Published online by Cambridge University Press: 12 September 2012
Charles d'Orlians: Three Macaronic Rondeaux
Whilst the evolution of Charles d'Orleans's themes and moods, during the five decades of his writing career (1410s to 1450s), has received a good deal of comment, less attention has been paid to the duke's changing attitude towards his linguistic material, becoming much bolder with the passage of time. Words became objects of fascination for the ageing duke, even to the extent of inventing some, occasionally for rhyming purposes, or introducing others from non-literary sources, numbers appearing in the written language for the first time. Nowhere is his imaginative treatment of words more evident than in his macaronic verse. There are at least a dozen such poems, mostly mixing French and Latin as was the fashion, but two mix French and Italian, one French and English. These three poems will be our principal concern here.
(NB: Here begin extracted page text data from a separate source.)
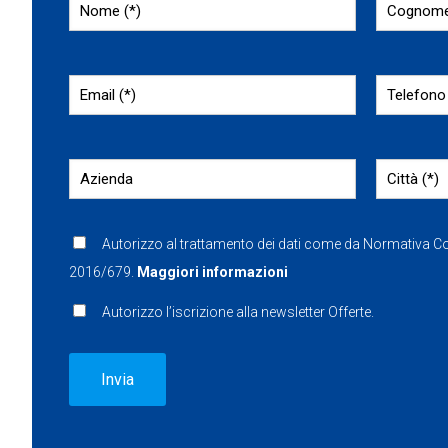
Autorizzo al trattamento dei dati come da Normativa 
2016/679.
Maggiori informazioni
Autorizzo l’iscrizione alla newsletter Offerte.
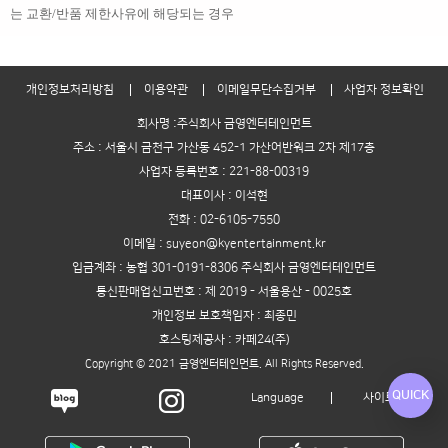
는 교환/반품 제한사유에 해당되는 경우
개인정보처리방침
이용약관
이메일무단수집거부
사업자 정보확인
회사명 :주식회사 금영엔터테인먼트
주소 : 서울시 금천구 가산동 452-1 가산어반워크 2차 제17층
사업자 등록번호 : 221-88-00319
대표이사 : 이석현
전화 : 02-6105-7550
이메일 : suyeon@kyentertainment.kr
입금계좌 : 농협 301-0191-8306 주식회사 금영엔터테인먼트
통신판매업신고번호 : 제 2019 - 서울용산 - 0025호
개인정보 보호책임자 : 최종민
호스팅제공사 : 카페24(주)
Copyright © 2021 금영엔터테인먼트. All Rights Reserved.
QUICK
Language
사이트맵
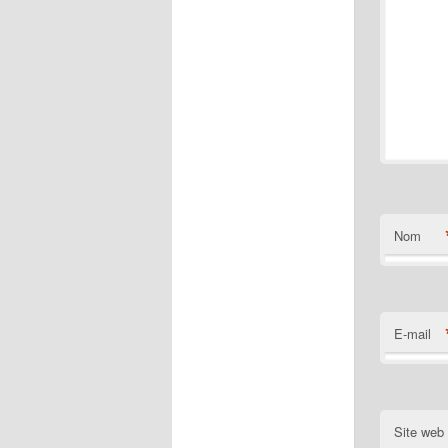
Nom
E-mail
Site web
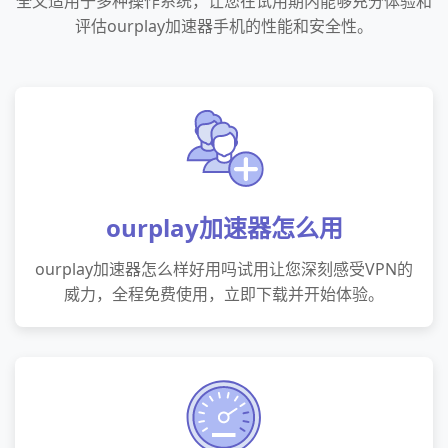
全又适用于多种操作系统，让您在试用期内能够充分体验和
评估ourplay加速器手机的性能和安全性。
ourplay加速器怎么用
ourplay加速器怎么样好用吗试用让您深刻感受VPN的
威力，全程免费使用，立即下载并开始体验。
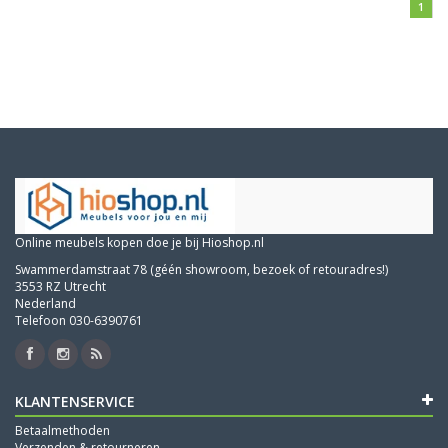
1
Online meubels kopen doe je bij Hioshop.nl
Swammerdamstraat 78 (géén showroom, bezoek of retouradres!)
3553 RZ Utrecht
Nederland
Telefoon 030-6390761
KLANTENSERVICE
Betaalmethoden
Verzenden & retourneren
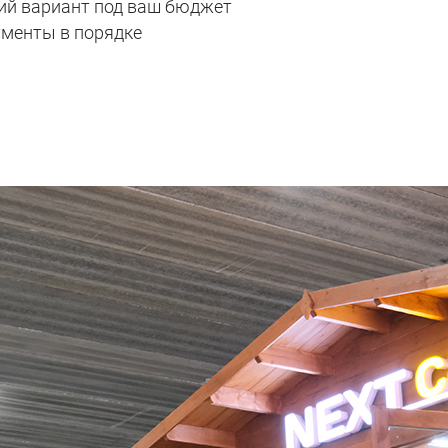
ий вариант под ваш бюджет
ументы в порядке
Quant n'ont assez fait dodo
Cez petitz enfanchonnés,
Il portent soubz leurs bonnés
Visages plains de bobo.
C'est pitié s'il font jojo
Trop matin, les doulcinés.
Quant n'ont assez fait dodo,
Mieulx amassent a gogo
Gesir sur molz coissinés
Car il sont tant poupinés!
Helas! che gnogno, gnogno,
Quant n'ont assez fait dodo.
What more unlikely subject could there possibly be for a poem than the cries of infants who have not slept enough? The tour de force in this amusing little piece is in the rhymes: dodo:bobo:jojo:a gogo:gnogno, all found here for the first time, the last word the only time.